Rise and Shine

When I came out of the coma I lie strapped to a treatment table in the intensive care unit of an urban hospital, unable to move or speak. I possessed a vague instinctual understanding of my condition and surroundings, but my perceptions were filtered through a haze of dream-like subjectivity. Any grounded impressions flickered in and out like the light from a bulb being screwed into a live socket.

I also felt like I’d been clobbered at length by a sizeable army of frenzied baseball bat-wielding yahoos.

Well-meaning but clearly stupid nurse’s lackeys kept me covered up to my neck with multiple blankets though spring had begun weeks prior. I lie marinating in sweat and couldn’t complain. Occasionally one of the toadies noticed perspiration streaming from my face onto the pillow.

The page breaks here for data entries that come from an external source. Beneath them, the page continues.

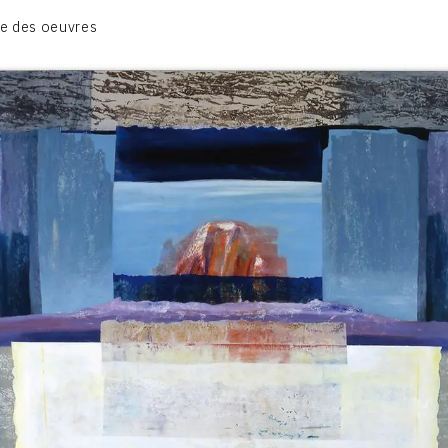
CATALOGUE DES OEUVRES
e des oeuvres
TOME 1: PEINTURES ET RELIEFS
TOME 2 : GRAVURES
CONTACT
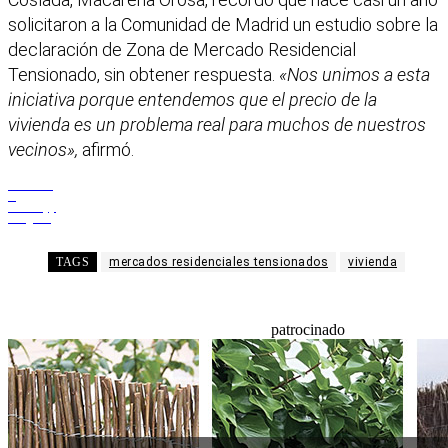
solicitaron a la Comunidad de Madrid un estudio sobre la
declaración de Zona de Mercado Residencial
Tensionado, sin obtener respuesta.
«Nos unimos a esta
iniciativa porque entendemos que el precio de la
vivienda es un problema real para muchos de nuestros
vecinos»,
afirmó.
Facebook
X
WhatsApp
Telegram
TAGS
mercados residenciales tensionados
vivienda
patrocinado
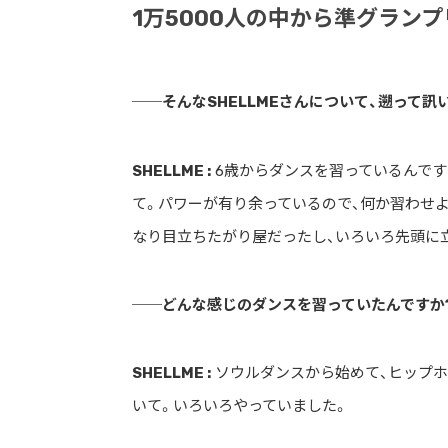
1万5000人の中から準グラン
──そんなSHELLMEさんについて、遡って
SHELLME :
6歳からダンスを習っているんです
て。パワーが有り余っているので、何か習わせ
なり目立ちたがり屋だったし、いろいろ先頭に
──どんな感じのダンスを習っていたんですか
SHELLME :
ソウルダンスから始めて、ヒップホ
いて。いろいろやっていました。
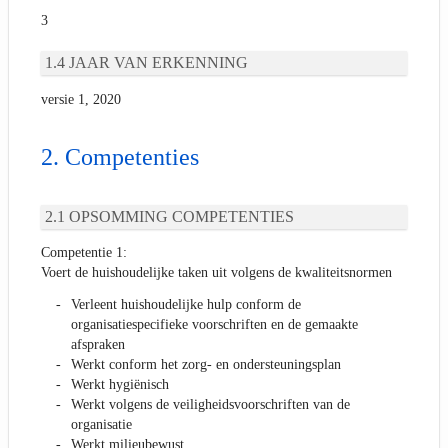
3
JAAR VAN ERKENNING
versie 1, 2020
Competenties
OPSOMMING COMPETENTIES
Competentie 1:
Voert de huishoudelijke taken uit volgens de kwaliteitsnormen
Verleent huishoudelijke hulp conform de
organisatiespecifieke voorschriften en de gemaakte
afspraken
Werkt conform het zorg- en ondersteuningsplan
Werkt hygiënisch
Werkt volgens de veiligheidsvoorschriften van de
organisatie
Werkt milieubewust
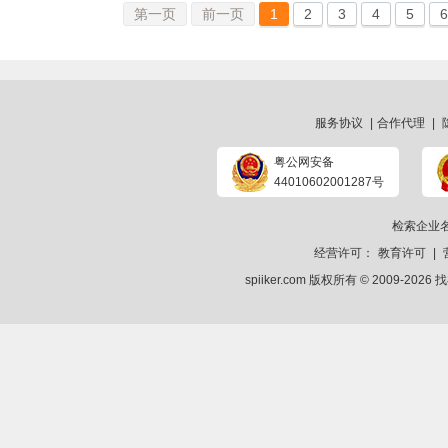
第一页
前一页
1
2
3
4
5
6
服务协议
|
合作代理
|
粤公网安备
44010602001287号
检索企业
经营许可：
教育许可
|
spiiker.com 版权所有 © 2009-2026
找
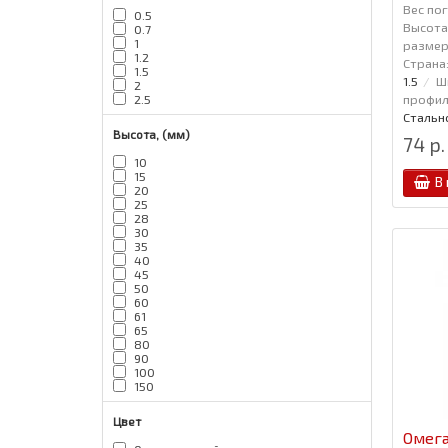
Вес пог
0.5
Высота,
0.7
1
размер,
1.2
Страна
1.5
1.5
Ш
2
профиля
2.5
Стальн
Высота, (мм)
74 р.
10
15
В
20
25
28
30
35
40
45
50
60
61
65
80
90
100
150
Цвет
Омега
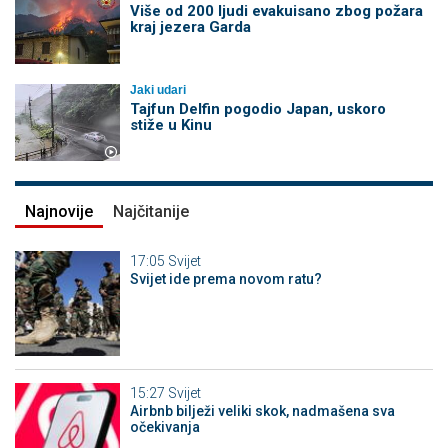
Više od 200 ljudi evakuisano zbog požara
kraj jezera Garda
Jaki udari
Tajfun Delfin pogodio Japan, uskoro
stiže u Kinu
Najnovije
Najčitanije
17:05
Svijet
Svijet ide prema novom ratu?
15:27
Svijet
Airbnb bilježi veliki skok, nadmašena sva
očekivanja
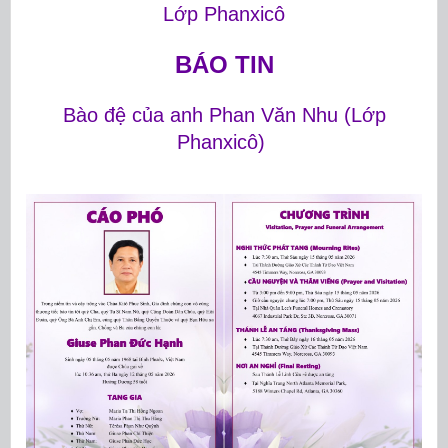
Lớp Phanxicô
BÁO TIN
Bào đệ của anh Phan Văn Nhu (Lớp
Phanxicô)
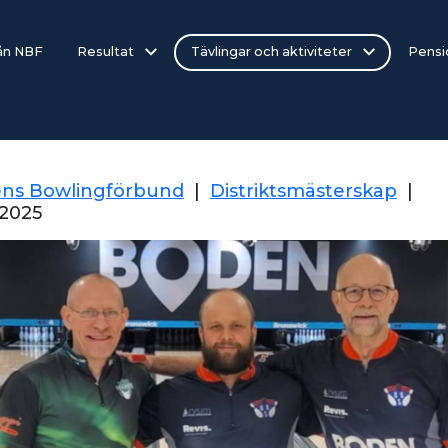
rån NBF
Resultat
Tävlingar och aktiviteter
Pensi
ens Bowlingförbund
|
Distriktsmästerskap
|
2025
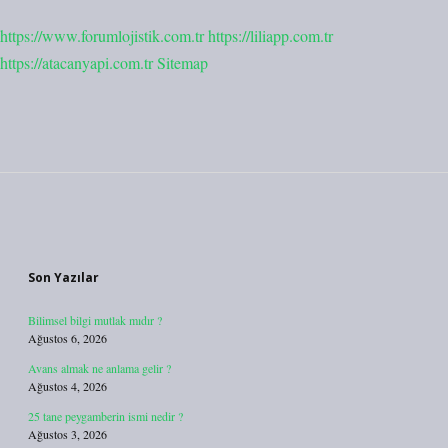
https://www.forumlojistik.com.tr
https://liliapp.com.tr
https://atacanyapi.com.tr
Sitemap
Sidebar
Son Yazılar
Bilimsel bilgi mutlak mıdır ?
Ağustos 6, 2026
Avans almak ne anlama gelir ?
Ağustos 4, 2026
25 tane peygamberin ismi nedir ?
Ağustos 3, 2026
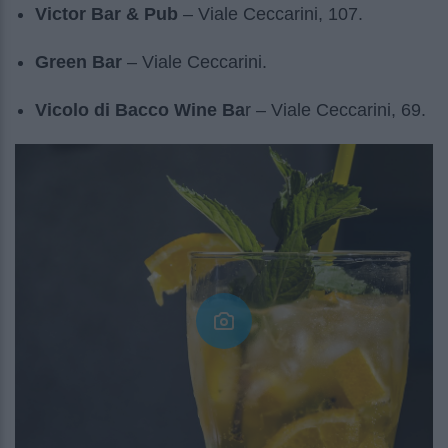
Victor Bar & Pub
– Viale Ceccarini, 107.
Green Bar
– Viale Ceccarini.
Vicolo di Bacco Wine Ba
r – Viale Ceccarini, 69.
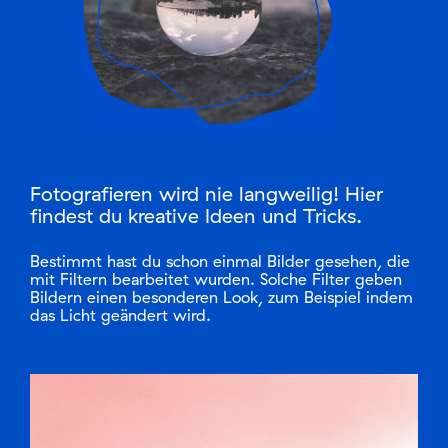
Login
Fotografieren wird nie langweilig! Hier
findest du kreative Ideen und Tricks.
Bestimmt hast du schon einmal Bilder gesehen, die
mit Filtern bearbeitet wurden. Solche Filter geben
Bildern einen besonderen Look, zum Beispiel indem
das Licht geändert wird.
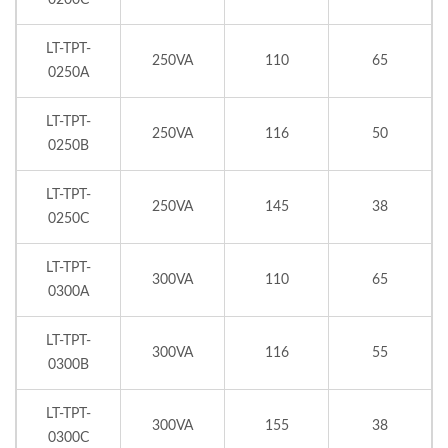
LT-TPT-
250VA
110
65
0250A
LT-TPT-
250VA
116
50
0250B
LT-TPT-
250VA
145
38
0250C
LT-TPT-
300VA
110
65
0300A
LT-TPT-
300VA
116
55
0300B
LT-TPT-
300VA
155
38
0300C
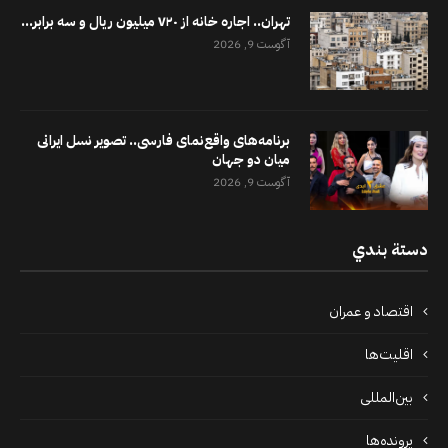
تهران.. اجاره خانه از ۷۲۰ میلیون ریال و سه برابر...
آگوست 9, 2026
برنامه‌های واقع‌نمای فارسی.. تصویر نسل ایرانی
میان دو جهان
آگوست 9, 2026
دستة بندي
اقتصاد و عمران
اقلیت‌ها
بین‌المللی
پرونده‌ها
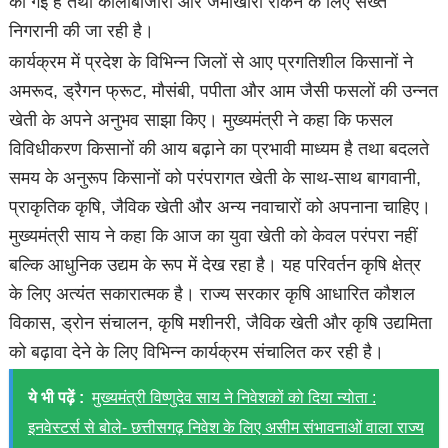
की गई है तथा कालाबाजारी और जमाखोरी रोकने के लिए सख्त
निगरानी की जा रही है।
कार्यक्रम में प्रदेश के विभिन्न जिलों से आए प्रगतिशील किसानों ने
अमरूद, ड्रैगन फ्रूट, मौसंबी, पपीता और आम जैसी फसलों की उन्नत
खेती के अपने अनुभव साझा किए। मुख्यमंत्री ने कहा कि फसल
विविधीकरण किसानों की आय बढ़ाने का प्रभावी माध्यम है तथा बदलते
समय के अनुरूप किसानों को परंपरागत खेती के साथ-साथ बागवानी,
प्राकृतिक कृषि, जैविक खेती और अन्य नवाचारों को अपनाना चाहिए।
मुख्यमंत्री साय ने कहा कि आज का युवा खेती को केवल परंपरा नहीं
बल्कि आधुनिक उद्यम के रूप में देख रहा है। यह परिवर्तन कृषि क्षेत्र
के लिए अत्यंत सकारात्मक है। राज्य सरकार कृषि आधारित कौशल
विकास, ड्रोन संचालन, कृषि मशीनरी, जैविक खेती और कृषि उद्यमिता
को बढ़ावा देने के लिए विभिन्न कार्यक्रम संचालित कर रही है।
ये भी पढ़ें :
मुख्यमंत्री विष्णुदेव साय ने निवेशकों को दिया न्योता :
इनवेस्टर्स से बोले- छत्तीसगढ़ निवेश के लिए असीम संभावनाओं वाला राज्य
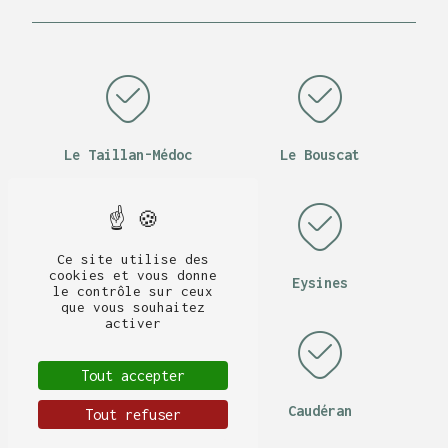
Le Taillan-Médoc
Le Bouscat
Ce site utilise des
cookies et vous donne
Bordeaux
Eysines
le contrôle sur ceux
que vous souhaitez
activer
Tout accepter
Bruges
Caudéran
Tout refuser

Their brows wrinkled and they frowned in genuine concern, then they scurried out of room to unquestioningly follow more orders.

An intercom had been built into the table next to my bed. By pressing a button below the speaker grill I could summon the nurse on duty, a feat I managed only once after a half hour of tremendous effort. The snippy nurse on the other end sighed, informed me that she was busy performing her duties and would I please not bother her. All my life I’d been led to believe that tending to patients was a nurse’s primary task. I guess I was misinformed.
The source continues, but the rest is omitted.